The Trouble with User Stories and Rigid Scrum in Jira
When teams first start using Jira, they often approach it as if they’re required to use Scrum, complete with user stories, task boards, and sprints. But here’s where it goes wrong: teams can end up forcing tasks into “user stories,” even if the context or problem isn’t yet fully understood. This practice leads to a pattern where developers feel they’re doing work “for the sake of project management” instead of contributing directly to meaningful outcomes. Suddenly, team members aren’t just doing Agile—they’re performing Agile.
The result? Frustration with Scrum, Jira, and the work itself. I’ve seen this happen too often, and it raises an important question: what if this forced structure is more of a hindrance than a help?
Knowledge Gaps and the “Done” Column Dilemma
In Jira, user stories get tracked, assigned, and moved across the board until they eventually hit “done.” But what happens to all the knowledge accumulated along the way? Too often, that valuable information is lost when a story is completed, buried under piles of “done” tickets. When new team members join, they’re left with out-of-date Confluence pages (if anything was documented at all) and are forced to rely on “tribal knowledge” from the team—an increasingly scarce resource as team members inevitably come and go.
This workflow turns knowledge into an ephemeral resource, disappearing as soon as the sprint ends. Critical insights and understanding that could help the next team member or the next project vanish, leading to inefficiency, redundancy, and ultimately, frustration.
The Estimation Trap
Then there’s the problem of estimation. Because estimating work in Jira depends on having well-defined user stories, teams often end up rushing to define them even when no one fully understands the purpose. Estimation meetings turn into a numbers game with people throwing out Fibonacci sequence numbers or t-shirt sizes. The real problem—understanding what we’re building and why—takes a back seat to arbitrary estimates.
So what happens when the important problem and design discussions are sidelined? We end up with a process that feels mechanical, where we lose sight of the purpose behind the work. And the result is an environment that, rather than energizing the team, often ends up draining motivation and reducing clarity.

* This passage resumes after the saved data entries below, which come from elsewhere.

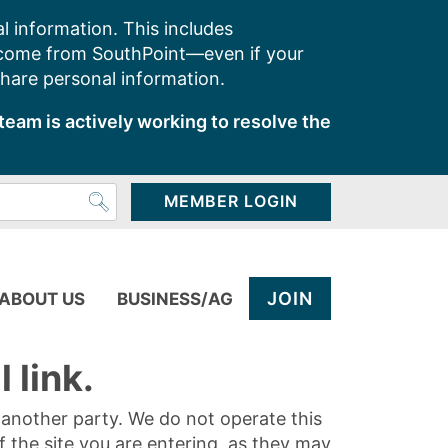
l information. This includes
 come from SouthPoint—even if your
share personal information.
team is actively working to resolve the
MEMBER LOGIN
JOIN
ABOUT US
BUSINESS/AG
 link.
y another party. We do not operate this
of the site you are entering, as they may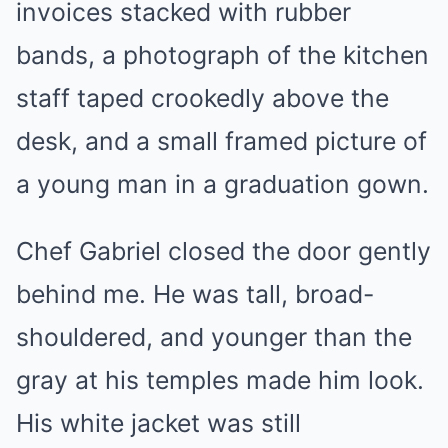
invoices stacked with rubber
bands, a photograph of the kitchen
staff taped crookedly above the
desk, and a small framed picture of
a young man in a graduation gown.
Chef Gabriel closed the door gently
behind me. He was tall, broad-
shouldered, and younger than the
gray at his temples made him look.
His white jacket was still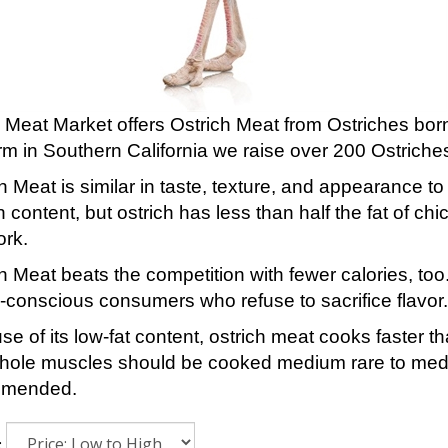
 Meat Market offers Ostrich Meat from Ostriches born
rm in Southern California we raise over 200 Ostriche
h Meat is similar in taste, texture, and appearance to
n content, but ostrich has less than half the fat of ch
ork.
h Meat beats the competition with fewer calories, too
-conscious consumers who refuse to sacrifice flavor.
e of its low-fat content, ostrich meat cooks faster t
hole muscles should be cooked medium rare to mediu
mmended.
: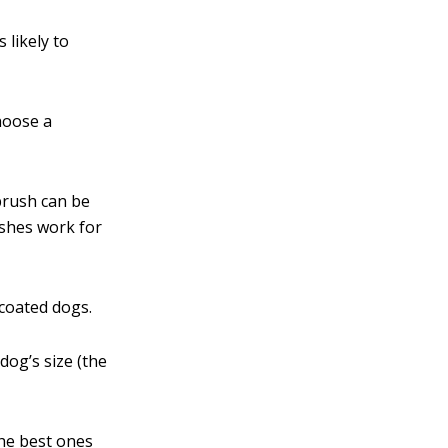
 likely to
hoose a
 brush can be
ushes work for
-coated dogs.
dog’s size (the
e best ones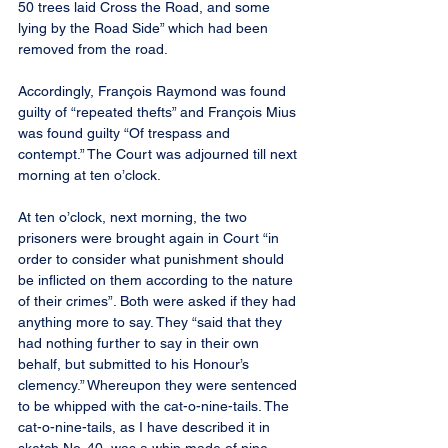
50 trees laid Cross the Road, and some 
lying by the Road Side” which had been 
removed from the road.
Accordingly, François Raymond was found 
guilty of “repeated thefts” and François Mius 
was found guilty “Of trespass and 
contempt.” The Court was adjourned till next 
morning at ten o’clock.
At ten o’clock, next morning, the two 
prisoners were brought again in Court “in 
order to consider what punishment should 
be inflicted on them according to the nature 
of their crimes”. Both were asked if they had 
anything more to say. They “said that they 
had nothing further to say in their own 
behalf, but submitted to his Honour’s 
clemency.” Whereupon they were sentenced 
to be whipped with the cat-o-nine-tails. The 
cat-o-nine-tails, as I have described it in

Rethinking What Teams Need
This accumulation of ineffective practices, industry pressure, and reliance on rigid tools has created development environments that too often sap energy from the work itself. Results vary widely, and in many cases, the quality suffers. How this impacts the bottom line of businesses using Jira and Scrum is unclear, but it’s hard to imagine that there isn’t a cost to this lack of clarity and genuine engagement.
My Vision: Long-Lived Stories That Matter
Rather than recreating a tool that manages tasks or tracks progress, I want to build something different. My vision is a tool that helps teams create long-lived, documented stories of the problems they’re solving. Not just user stories, but narratives of the jobs their products are being hired to do—stories that capture the why and how of their work, not just the what.
Think of it as a mechanism for team thought and design. It’s about creating a space where the team can hold onto valuable insights, share their understanding, and build a foundation that doesn’t disappear at the end of a sprint. This tool will be built not for performance metrics, but for fostering real, lasting knowledge and better decision-making.